*Task to carry out*: Images in the records should be skipped while the rest is transcribed verbatim.

(Page images and extracted text)
====================
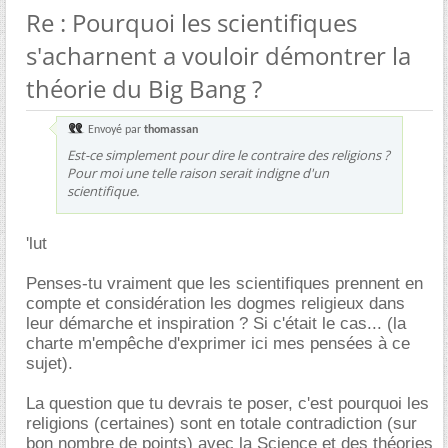
Re : Pourquoi les scientifiques
s'acharnent a vouloir démontrer la
théorie du Big Bang ?
Envoyé par
thomassan
Est-ce simplement pour dire le contraire des religions ?
Pour moi une telle raison serait indigne d'un
scientifique.
'lut
Penses-tu vraiment que les scientifiques prennent en
compte et considération les dogmes religieux dans
leur démarche et inspiration ? Si c'était le cas... (la
charte m'empêche d'exprimer ici mes pensées à ce
sujet).
La question que tu devrais te poser, c'est pourquoi les
religions (certaines) sont en totale contradiction (sur
bon nombre de points) avec la Science et des théories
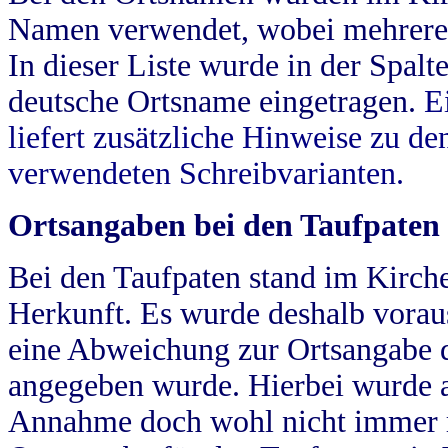
Namen verwendet, wobei mehrere
In dieser Liste wurde in der Spalt
deutsche Ortsname eingetragen.
E
liefert zusätzliche Hinweise zu 
verwendeten Schreibvarianten.
Ortsangaben bei den Taufpaten
Bei den Taufpaten stand im Kirch
Herkunft. Es wurde deshalb vorausg
eine Abweichung zur Ortsangabe d
angegeben wurde. Hierbei wurde all
Annahme doch wohl nicht immer ric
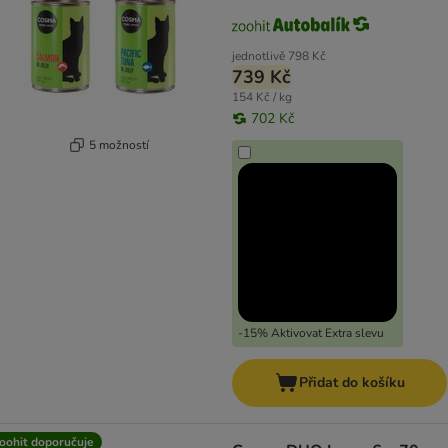
jednotlivě
798 Kč
739 Kč
154 Kč / kg
702 Kč
5 možností
-15% Aktivovat Extra slevu
Přidat do košíku
oohit doporučuje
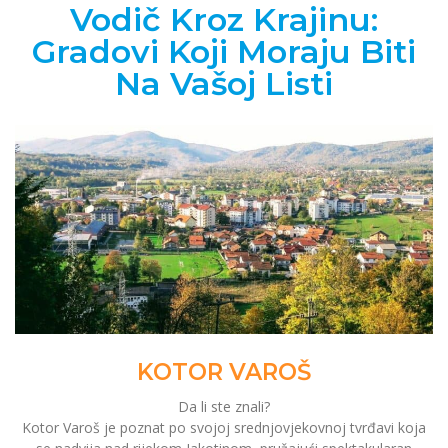
Vodič Kroz Krajinu:
Gradovi Koji Moraju Biti
Na Vašoj Listi
KOTOR VAROŠ
Da li ste znali?
Kotor Varoš je poznat po svojoj srednjovjekovnoj tvrđavi koja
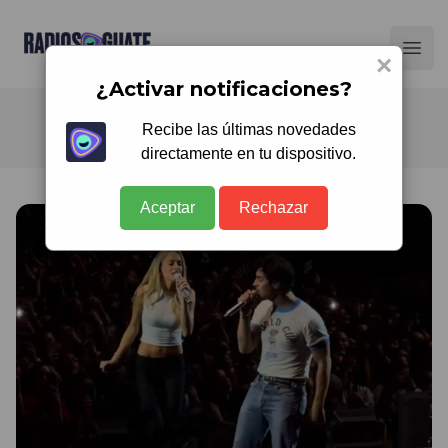
Radios Guate
Ope
×
¿Activar notificaciones?
Recibe las últimas novedades
directamente en tu dispositivo.
Aceptar
Rechazar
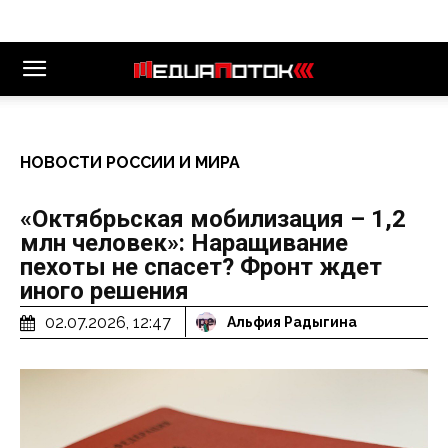
НОВОСТИ РОССИИ И МИРА
«Октябрьская мобилизация – 1,2
млн человек»: Наращивание
пехоты не спасет? Фронт ждет
иного решения
02.07.2026, 12:47
Альфия Радыгина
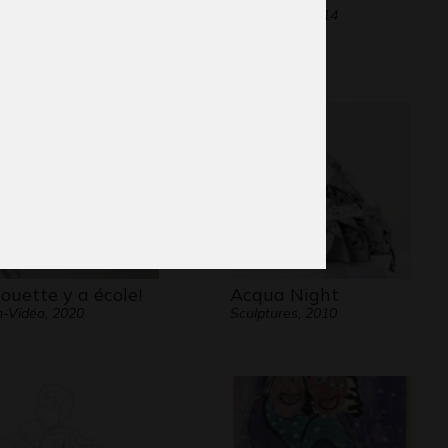
aphisme
Graphisme, 2014
ouette y a école!
Acqua Night
-Vidéo, 2020
Sculptures, 2010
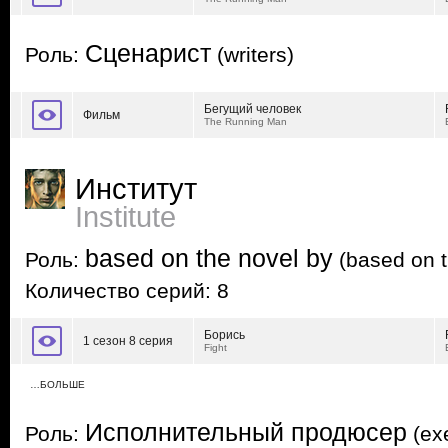
Сценарист
Роль:
(writers)
Бегущий человек
Фильм
The Running Man
Институт
Institute
based on the novel by
Роль:
(based on t
Количество серий: 8
Борись
1 сезон 8 серия
Fight
…БОЛЬШЕ
Исполнительный продюсер
Роль:
(exe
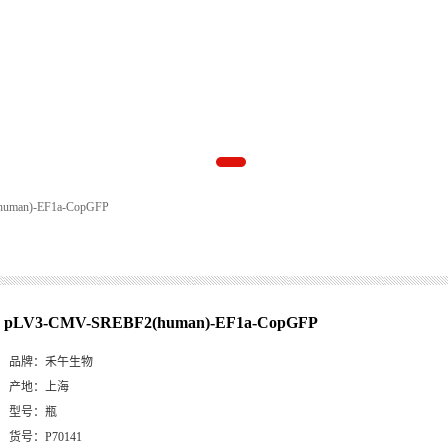
uman)-EF1a-CopGFP
pLV3-CMV-SREBF2(human)-EF1a-CopGFP
品牌：
禾午生物
产地：
上海
型号：
瓶
货号：
P70141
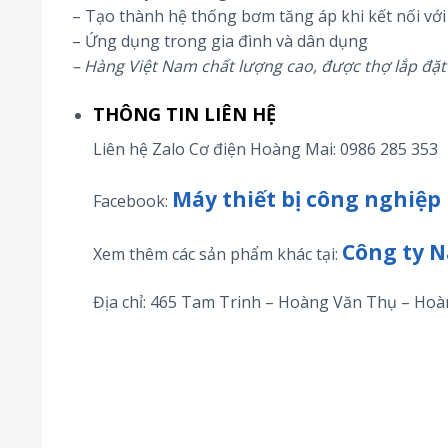
– Tạo thành hệ thống bơm tăng áp khi kết nối với rơ
– Ứng dụng trong gia đình và dân dụng
– Hàng Việt Nam chất lượng cao, được thợ lắp đặt 
THÔNG TIN LIÊN HỆ
Liên hệ Zalo Cơ điện Hoàng Mai:
0986 285 353
Máy thiết bị công nghiệp
Facebook:
Công ty N
Xem thêm các sản phẩm khác tại:
Địa chỉ: 465 Tam Trinh – Hoàng Văn Thụ – Hoà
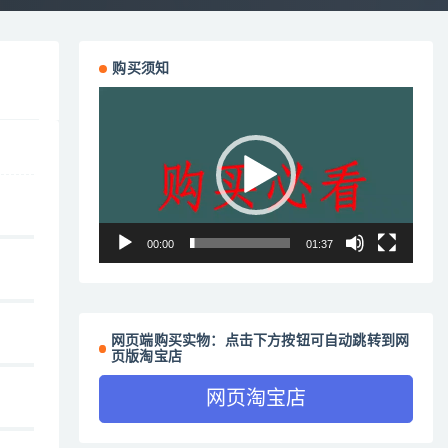
购买须知
视
频
播
放
器
00:00
01:37
网页端购买实物：点击下方按钮可自动跳转到网
页版淘宝店
网页淘宝店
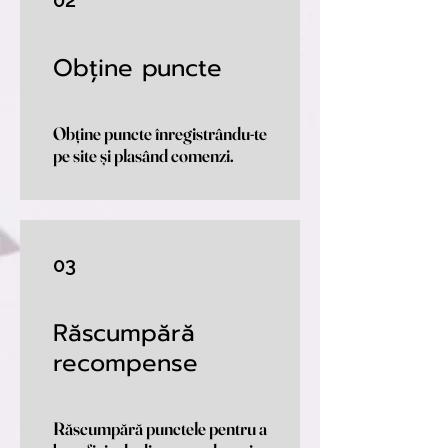
02
Obține puncte
Obține puncte înregistrându-te
pe site și plasând comenzi.
03
Răscumpără
recompense
Răscumpără punctele pentru a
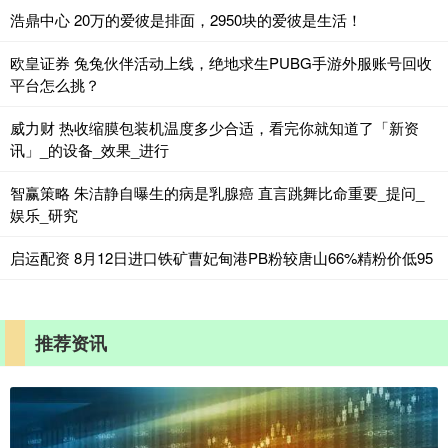
浩鼎中心 20万的爱彼是排面，2950块的爱彼是生活！
欧皇证券 兔兔伙伴活动上线，绝地求生PUBG手游外服账号回收
平台怎么挑？
威力财 热收缩膜包装机温度多少合适，看完你就知道了「新资
讯」_的设备_效果_进行
智赢策略 朱洁静自曝生的病是乳腺癌 直言跳舞比命重要_提问_
娱乐_研究
启运配资 8月12日进口铁矿曹妃甸港PB粉较唐山66%精粉价低95
推荐资讯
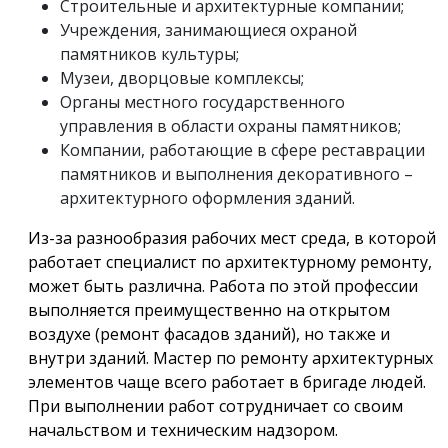
Строительные и архитектурные компании;
Учреждения, занимающиеся охраной
памятников культуры;
Музеи, дворцовые комплексы;
Органы местного государственного
управления в области охраны памятников;
Компании, работающие в сфере реставрации
памятников и выполнения декоративного –
архитектурного оформления зданий.
Из-за разнообразия рабочих мест среда, в которой
работает специалист по архитектурному ремонту,
может быть различна. Работа по этой профессии
выполняется преимущественно на открытом
воздухе (ремонт фасадов зданий), но также и
внутри зданий. Мастер по ремонту архитектурных
элементов чаще всего работает в бригаде людей.
При выполнении работ сотрудничает со своим
начальством и техническим надзором.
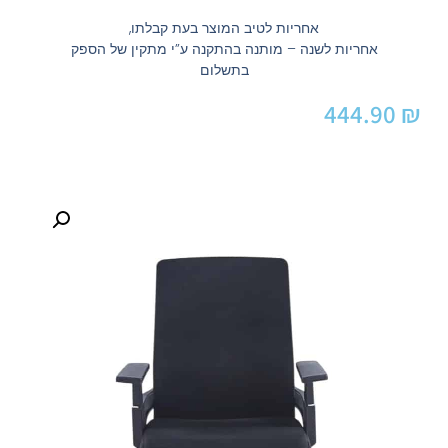
אחריות לטיב המוצר בעת קבלתו,
אחריות לשנה – מותנה בהתקנה ע”י מתקין של הספק
בתשלום
444.90
₪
====================
*Problem solution*:
Re : Pourquoi les scientifiques
s'acharnent a vouloir démontrer la
théorie du Big Bang ?
Envoyé par
thomassan
Est-ce simplement pour dire le contraire des religions ?
Pour moi une telle raison serait indigne d'un
scientifique.
'lut
Penses-tu vraiment que les scientifiques prennent en
compte et considération les dogmes religieux dans
leur démarche et inspiration ? Si c'était le cas... (la
charte m'empêche d'exprimer ici mes pensées à ce
sujet).
La question que tu devrais te poser, c'est pourquoi les
religions (certaines) sont en totale contradiction (sur
bon nombre de points) avec la Science et des théories
Namen verwendet, wobei mehrere
In dieser Liste wurde in der Spalt
deutsche Ortsname eingetragen.
E
liefert zusätzliche Hinweise zu 
verwendeten Schreibvarianten.
Ortsangaben bei den Taufpaten
Bei den Taufpaten stand im Kirch
Herkunft. Es wurde deshalb vorausg
eine Abweichung zur Ortsangabe d
angegeben wurde. Hierbei wurde all
Annahme doch wohl nicht immer ric
jednotlivě
798 Kč
739 Kč
154 Kč / kg
702 Kč
5 možností
-15% Aktivovat Extra slevu
Přidat do košíku
oohit doporučuje
Vodič Kroz Krajinu:
Gradovi Koji Moraju Biti
Na Vašoj Listi
KOTOR VAROŠ
Da li ste znali?
Kotor Varoš je poznat po svojoj srednjovjekovnoj tvrđavi koja
Radios Guate
Ope
×
¿Activar notificaciones?
Recibe las últimas novedades
directamente en tu dispositivo.
Aceptar
Rechazar
НОВОСТИ РОССИИ И МИРА
«Октябрьская мобилизация – 1,2
млн человек»: Наращивание
пехоты не спасет? Фронт ждет
иного решения
02.07.2026, 12:47
Альфия Радыгина
aphisme
Graphisme, 2014
ouette y a école!
Acqua Night
-Vidéo, 2020
Sculptures, 2010
Сценарист
Роль:
(writers)
Бегущий человек
Фильм
The Running Man
Институт
Institute
based on the novel by
Роль:
(based on t
Количество серий: 8
Борись
1 сезон 8 серия
Fight
…БОЛЬШЕ
Исполнительный продюсер
Роль:
(exe
uman)-EF1a-CopGFP
pLV3-CMV-SREBF2(human)-EF1a-CopGFP
品牌：
禾午生物
产地：
上海
型号：
瓶
货号：
P70141
– Tạo thành hệ thống bơm tăng áp khi kết nối với rơ
– Ứng dụng trong gia đình và dân dụng
– Hàng Việt Nam chất lượng cao, được thợ lắp đặt 
THÔNG TIN LIÊN HỆ
Liên hệ Zalo Cơ điện Hoàng Mai:
0986 285 353
Máy thiết bị công nghiệp
Facebook:
Công ty N
Xem thêm các sản phẩm khác tại:
Địa chỉ: 465 Tam Trinh – Hoàng Văn Thụ – Hoà
购买须知
视
频
播
放
器
00:00
01:37
网页端购买实物：点击下方按钮可自动跳转到网
页版淘宝店
网页淘宝店
02
Obține puncte
Obține puncte înregistrându-te
pe site și plasând comenzi.
03
Răscumpără
recompense
Răscumpără punctele pentru a
浩鼎中心 20万的爱彼是排面，2950块的爱彼是生活！
欧皇证券 兔兔伙伴活动上线，绝地求生PUBG手游外服账号回收
平台怎么挑？
威力财 热收缩膜包装机温度多少合适，看完你就知道了「新资
讯」_的设备_效果_进行
智赢策略 朱洁静自曝生的病是乳腺癌 直言跳舞比命重要_提问_
娱乐_研究
启运配资 8月12日进口铁矿曹妃甸港PB粉较唐山66%精粉价低95
推荐资讯
Строительные и архитектурные компании;
Учреждения, занимающиеся охраной
памятников культуры;
Музеи, дворцовые комплексы;
Органы местного государственного
управления в области охраны памятников;
Компании, работающие в сфере реставрации
памятников и выполнения декоративного –
архитектурного оформления зданий.
Из-за разнообразия рабочих мест среда, в которой
работает специалист по архитектурному ремонту,
может быть различна. Работа по этой профессии
выполняется преимущественно на открытом
воздухе (ремонт фасадов зданий), но также и
внутри зданий. Мастер по ремонту архитектурных
элементов чаще всего работает в бригаде людей.
При выполнении работ сотрудничает со своим
начальством и техническим надзором.
אחריות לטיב המוצר בעת קבלתו,
אחריות לשנה – מותנה בהתקנה ע”י מתקין של הספק
בתשלום
444.90
₪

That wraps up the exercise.